= 1927 Gold Coast general election =

General elections were held in Gold Coast in August 1927, the first direct elections in the territory.

==Background==
The Guggisberg constitution was promulgated in May 1925, and provided for a 30-member Legislative Council with 16 official members and 14 unofficial members. Of the 14 unofficial members, three were Europeans appointed by the Governor to represent banking, mercantile and shipping interests, and two were Europeans elected by the Chamber of Commerce and Chamber of Mines. The remaining nine unofficial members were Africans, six of which were elected by the Provincial Councils (three by the Eastern Province Council, two by the Central Province Council and one by the Western Province Council) and three members representing the three municipalities of Accra, Cape Coast and Sekondi. Western Province Council refused to elect its member, who was substituted by Nana Ofori Atta from the Eastern Province by the Governor.

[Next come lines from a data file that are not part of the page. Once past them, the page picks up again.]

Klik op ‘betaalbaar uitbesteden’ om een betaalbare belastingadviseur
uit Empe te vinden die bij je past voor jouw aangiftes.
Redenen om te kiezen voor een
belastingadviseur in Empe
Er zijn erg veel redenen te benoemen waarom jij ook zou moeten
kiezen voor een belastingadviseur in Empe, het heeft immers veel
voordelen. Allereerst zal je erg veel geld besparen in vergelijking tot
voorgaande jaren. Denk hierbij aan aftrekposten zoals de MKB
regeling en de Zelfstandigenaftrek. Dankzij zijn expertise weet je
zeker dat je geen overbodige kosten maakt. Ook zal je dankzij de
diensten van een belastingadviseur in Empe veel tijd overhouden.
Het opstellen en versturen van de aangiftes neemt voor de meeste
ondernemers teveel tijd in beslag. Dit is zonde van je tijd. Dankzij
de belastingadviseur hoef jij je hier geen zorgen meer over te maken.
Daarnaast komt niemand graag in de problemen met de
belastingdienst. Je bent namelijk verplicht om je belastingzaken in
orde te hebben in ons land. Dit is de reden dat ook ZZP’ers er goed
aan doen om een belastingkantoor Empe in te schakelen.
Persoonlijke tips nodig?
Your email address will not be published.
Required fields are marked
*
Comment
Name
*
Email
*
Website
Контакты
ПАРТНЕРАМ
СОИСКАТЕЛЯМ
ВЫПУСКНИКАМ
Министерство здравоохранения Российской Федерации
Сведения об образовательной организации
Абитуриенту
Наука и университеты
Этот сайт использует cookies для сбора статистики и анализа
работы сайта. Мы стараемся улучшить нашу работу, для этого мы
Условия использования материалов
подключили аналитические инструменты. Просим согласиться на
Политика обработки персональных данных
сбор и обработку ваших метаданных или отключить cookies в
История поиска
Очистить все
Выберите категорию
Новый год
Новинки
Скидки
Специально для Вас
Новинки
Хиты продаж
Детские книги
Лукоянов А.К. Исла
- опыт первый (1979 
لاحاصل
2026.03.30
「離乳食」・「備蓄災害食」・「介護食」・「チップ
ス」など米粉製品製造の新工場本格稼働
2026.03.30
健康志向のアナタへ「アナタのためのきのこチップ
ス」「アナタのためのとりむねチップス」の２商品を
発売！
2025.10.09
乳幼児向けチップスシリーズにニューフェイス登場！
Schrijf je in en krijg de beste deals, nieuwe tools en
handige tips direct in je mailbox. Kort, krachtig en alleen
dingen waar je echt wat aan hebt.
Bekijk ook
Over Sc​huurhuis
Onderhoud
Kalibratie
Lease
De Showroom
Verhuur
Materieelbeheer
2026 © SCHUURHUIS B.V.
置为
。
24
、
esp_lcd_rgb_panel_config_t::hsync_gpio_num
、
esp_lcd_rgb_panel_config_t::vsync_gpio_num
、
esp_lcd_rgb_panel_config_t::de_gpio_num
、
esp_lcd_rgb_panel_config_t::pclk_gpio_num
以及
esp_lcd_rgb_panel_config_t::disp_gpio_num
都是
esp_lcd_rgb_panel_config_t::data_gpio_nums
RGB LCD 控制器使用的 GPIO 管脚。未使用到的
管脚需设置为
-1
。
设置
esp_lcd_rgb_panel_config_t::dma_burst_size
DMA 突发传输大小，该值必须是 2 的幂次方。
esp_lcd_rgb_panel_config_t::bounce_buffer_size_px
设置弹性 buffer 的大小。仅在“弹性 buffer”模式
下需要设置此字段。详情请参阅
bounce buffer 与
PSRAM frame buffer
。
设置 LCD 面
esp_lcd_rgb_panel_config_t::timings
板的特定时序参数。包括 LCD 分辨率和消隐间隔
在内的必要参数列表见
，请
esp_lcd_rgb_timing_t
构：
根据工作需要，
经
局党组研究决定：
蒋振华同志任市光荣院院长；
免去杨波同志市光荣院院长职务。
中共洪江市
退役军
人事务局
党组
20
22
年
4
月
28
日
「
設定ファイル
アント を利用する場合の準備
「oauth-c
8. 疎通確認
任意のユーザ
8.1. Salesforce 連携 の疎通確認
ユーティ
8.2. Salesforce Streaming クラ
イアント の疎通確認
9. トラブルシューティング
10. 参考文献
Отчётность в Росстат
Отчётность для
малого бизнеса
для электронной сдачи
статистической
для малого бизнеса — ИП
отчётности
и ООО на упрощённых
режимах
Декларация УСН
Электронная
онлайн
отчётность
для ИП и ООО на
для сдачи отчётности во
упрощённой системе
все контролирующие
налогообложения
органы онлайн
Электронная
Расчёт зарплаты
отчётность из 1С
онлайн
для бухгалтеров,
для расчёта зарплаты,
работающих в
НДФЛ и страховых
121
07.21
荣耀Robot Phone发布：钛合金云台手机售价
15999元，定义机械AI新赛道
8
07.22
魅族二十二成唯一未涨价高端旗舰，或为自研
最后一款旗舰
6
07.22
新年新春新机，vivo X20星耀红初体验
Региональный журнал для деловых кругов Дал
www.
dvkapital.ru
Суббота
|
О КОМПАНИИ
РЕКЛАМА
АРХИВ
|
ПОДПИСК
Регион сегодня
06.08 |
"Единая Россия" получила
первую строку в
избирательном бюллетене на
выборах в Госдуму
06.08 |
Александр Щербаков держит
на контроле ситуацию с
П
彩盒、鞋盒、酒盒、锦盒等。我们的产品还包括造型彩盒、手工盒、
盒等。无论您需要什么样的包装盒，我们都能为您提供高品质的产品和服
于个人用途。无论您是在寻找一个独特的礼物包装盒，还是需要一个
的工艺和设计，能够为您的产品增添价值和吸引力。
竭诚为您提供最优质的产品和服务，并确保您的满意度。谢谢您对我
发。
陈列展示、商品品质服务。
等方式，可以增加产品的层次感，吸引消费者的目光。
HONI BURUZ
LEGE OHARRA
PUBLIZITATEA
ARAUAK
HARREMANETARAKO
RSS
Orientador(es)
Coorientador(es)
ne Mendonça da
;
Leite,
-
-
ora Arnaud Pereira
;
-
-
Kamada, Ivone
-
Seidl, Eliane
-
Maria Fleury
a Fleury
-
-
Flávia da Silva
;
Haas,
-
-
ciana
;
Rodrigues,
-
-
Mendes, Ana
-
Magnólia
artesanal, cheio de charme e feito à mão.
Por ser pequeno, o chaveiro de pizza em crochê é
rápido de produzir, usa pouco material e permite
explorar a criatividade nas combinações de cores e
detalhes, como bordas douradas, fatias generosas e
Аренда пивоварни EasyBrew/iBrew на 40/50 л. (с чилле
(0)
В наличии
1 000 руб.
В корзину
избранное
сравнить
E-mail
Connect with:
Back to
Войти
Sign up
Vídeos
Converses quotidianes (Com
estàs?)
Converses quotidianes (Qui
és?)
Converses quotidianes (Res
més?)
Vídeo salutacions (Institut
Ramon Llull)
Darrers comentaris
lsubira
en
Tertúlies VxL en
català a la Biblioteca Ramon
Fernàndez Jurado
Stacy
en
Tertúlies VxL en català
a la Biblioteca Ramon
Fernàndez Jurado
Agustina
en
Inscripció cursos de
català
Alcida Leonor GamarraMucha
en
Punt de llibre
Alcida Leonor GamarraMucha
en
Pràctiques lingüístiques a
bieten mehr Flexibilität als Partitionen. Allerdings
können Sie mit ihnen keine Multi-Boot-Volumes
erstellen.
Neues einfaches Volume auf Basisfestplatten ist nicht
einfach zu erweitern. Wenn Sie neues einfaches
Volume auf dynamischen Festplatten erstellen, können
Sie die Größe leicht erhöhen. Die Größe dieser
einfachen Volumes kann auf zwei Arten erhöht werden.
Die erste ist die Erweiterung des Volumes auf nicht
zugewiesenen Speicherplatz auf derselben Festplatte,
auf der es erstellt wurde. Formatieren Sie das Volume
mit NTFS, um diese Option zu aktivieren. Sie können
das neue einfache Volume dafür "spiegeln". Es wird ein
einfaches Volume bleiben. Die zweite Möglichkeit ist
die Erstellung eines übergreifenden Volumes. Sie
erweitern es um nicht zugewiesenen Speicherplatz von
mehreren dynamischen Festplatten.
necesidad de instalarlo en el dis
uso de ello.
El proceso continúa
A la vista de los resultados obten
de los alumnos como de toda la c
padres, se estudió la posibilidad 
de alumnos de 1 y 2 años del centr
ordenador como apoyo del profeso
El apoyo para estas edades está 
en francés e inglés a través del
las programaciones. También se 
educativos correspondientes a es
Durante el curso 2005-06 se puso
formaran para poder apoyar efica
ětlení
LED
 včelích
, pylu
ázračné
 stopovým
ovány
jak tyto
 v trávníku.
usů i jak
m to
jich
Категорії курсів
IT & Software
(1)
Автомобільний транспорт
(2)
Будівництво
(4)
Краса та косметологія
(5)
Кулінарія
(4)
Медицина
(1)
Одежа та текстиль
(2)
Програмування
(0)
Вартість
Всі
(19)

In 1927 the constitution was amended to allow for the three municipal representatives to be directly elected. However, the franchise was severely limited, with only 1,816 people registered to vote in Accra from a population of 40,000, and 672 in Sekondi (less than 2% of the town's population).

==Campaign==
Having initially been opposed to the limited electoral representation, moderate African leaders agreed to participate in the elections following a meeting between the Governor and J. E. Casely Hayford, F. V. Nanka-Bruce and John Glover Addo. However, Kobina Sekyi and the Cape Coast branch of the Gold Coast Aborigines' Rights Protection Society (ARPS) continued to refuse to participate. Although Casely Hayford attempted to have Henry van Hien nominated as a candidate in Cape Coast, this was opposed by the local Omanhene and the ARPS, and no candidate was forthcoming.

Prior to the elections, Casely Hayford attempted to form organisations to support himself and his followers. In Accra, the contest was effectively between the National Congress of British West Africa and the ARPS. Several former members of Congress formed the Accra Ratepayers Association in June 1927 with Glover Addo as their candidate. From the ARPS side, A. W. Kojo Thompson (who had been appointed to the Legislative Council in 1926) ran as the Mambii Party candidate, supported by the Mantsemei. However, Thompson's support was weakened by the breakaway Asere Kowulu Non-Party Society, which nominated K. Quartey-Papafio as a protest by the Asere people against Kojo Thompson's selection. Although Quartey-Papafio was not a serious contender in the election, his main aim was to take votes from Kojo Thompson. Neither major candidate had a manifesto, with the campaign instead focusing on their character. Ratepayers member Nanka-Bruce used his newspaper The Gold Coast Independent to denounce Thompson and the Mambii Party.

In Sekondi the Sekondi Municipal Electors Association was formed in June to discuss politics and educate voters. It proposed five candidates, but only two opted to contest the elections – Casely Hayford and George James Christian, a barrister who had immigrated from the West Indies. The main campaign issues were the candidates' political experience, their support from Europeans, and Christian's nationality. Christian used the campaign slogan 'Christian in name, sympathy and attitude.

==Results==
In Accra, Glover Addo was elected with 380 votes, defeating Kojo Thompson (238 votes) and Quartey-Papafio (147 votes); 765 of the 1,816 registered voters participated. In Sekondi, Casely Hayford easily defeated Christian by 146 votes to 25.

When elections were eventually held in Cape Coast in 1928, Kobina Arku Korsah of the Ratepayers Association was returned unopposed. The Omahene and Sekyi filed a petition against the election, claiming it was not valid without his support. However, the judge ruled that the case "should never have been brought to this court".

==Aftermath==
Casely Hayford died in 1930. In the subsequent by-election, Christian defeated Roland Crowther Nicol by 90 votes to 57.